* **Records for processing**:

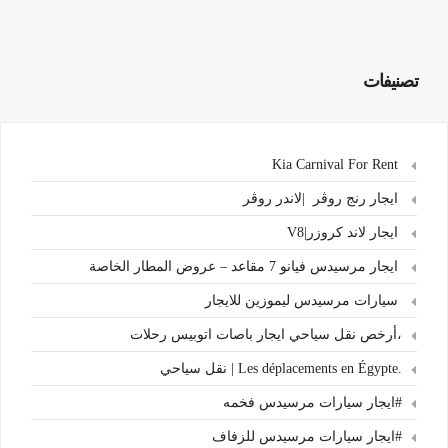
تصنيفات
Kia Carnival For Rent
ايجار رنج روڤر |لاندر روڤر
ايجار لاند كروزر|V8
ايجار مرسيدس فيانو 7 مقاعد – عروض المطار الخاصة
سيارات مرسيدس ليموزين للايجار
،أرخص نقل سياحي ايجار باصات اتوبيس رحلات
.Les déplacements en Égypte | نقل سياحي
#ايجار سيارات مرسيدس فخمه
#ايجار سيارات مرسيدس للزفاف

--

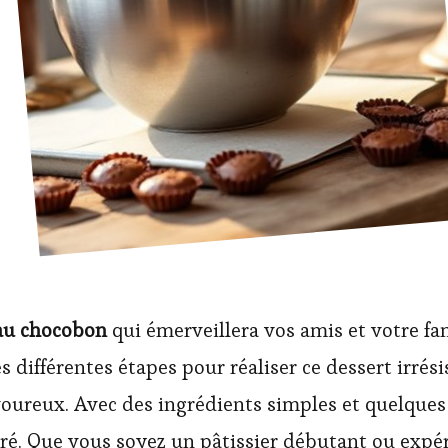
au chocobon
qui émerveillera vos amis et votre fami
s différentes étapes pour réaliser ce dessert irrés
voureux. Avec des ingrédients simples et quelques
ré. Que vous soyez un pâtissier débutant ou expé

* **About this task**: Scan the entries above, and wherever a line holds the string "مرسيدس", copy it.

* **Solution below**:
ايجار مرسيدس فيانو 7 مقاعد – عروض المطار الخاصة
سيارات مرسيدس ليموزين للايجار
#ايجار سيارات مرسيدس فخمه
#ايجار سيارات مرسيدس للزفاف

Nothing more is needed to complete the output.